- Born: January 21, 1958 (age 68) Lecce, Apulia, Italy
- Occupation: Fashion executive
- Title: President of Camera Nazionale della Moda Italiana (since 2015); Cofounder, CoSTUME NATIONAL (1986-2016);

= Carlo Capasa =

Italian fashion executive

Carlo Capasa is an Italian fashion executive who has been the president of the Camera Nazionale della Moda Italiana (National Chamber of Italian Fashion) since June 2015. His leadership has been marked by controversy over his perceived lack of action against racism in the industry and protests from designers of color against his leadership.

Prior to taking over the leadership of the Chamber, Capasa co-founded CoSTUME NATIONAL, in which he supported his brother Ennio Capasa, the creative director.

== Personal life ==
Capasa was born in Lecce in Italy's Apulia region. He is the older brother of Ennio Capasa and is married to Stefania Rocca.

== CoSTUME NATIONAL ==
Capasa cofounded CoSTUME NATIONAL with his brother in 1986 and they presented their first collection at the Milan Fashion Week. He became its CEO. The brand received favorable reviews globally.

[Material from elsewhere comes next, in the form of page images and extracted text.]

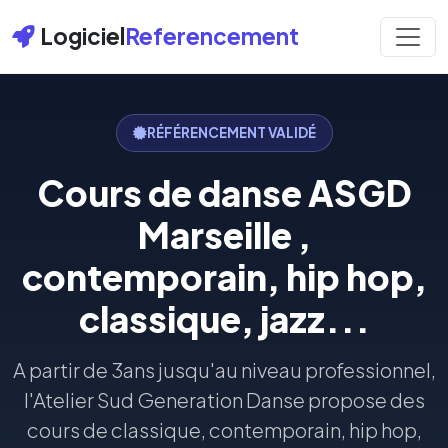
Logiciel
Referencement
RÉFÉRENCEMENT VALIDÉ
Cours de danse ASGD
Marseille ,
contemporain, hip hop,
classique, jazz...
A partir de 3ans jusqu'au niveau professionnel,
l'Atelier Sud Generation Danse propose des
cours de classique, contemporain, hip hop,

He and his brother exited the brand in 2016.

== Camera della Moda ==
In 2015, Capasa was selected as president of Camera Nazionale della Moda Italiana succeeding Mario Boselli, who stepped down and took on a role as honorary president. He was most recently reelected in June 2022 for his fifth two-year term atop the chamber.

=== Racism controversy ===
Capasa's term encountered controversy starting in 2020 when a member of Camera della Nova, Stella Novarino, took the stage at a Black Lives Matter protest to decry racial discrimination in Italy including within the fashion industry. She founded an initiative to promote BIPOC designers which Capasa initially expressed support for.

He later withdrew his support for the anti-racism initiative after Novarino continued her public criticism of racial discrimination and lack of inclusion in the industry. In 2023, Novarino withdrew from Camera della Moda under Capasa's leadership and began a hunger strike due to the lack of diversity and inclusion of designers of color.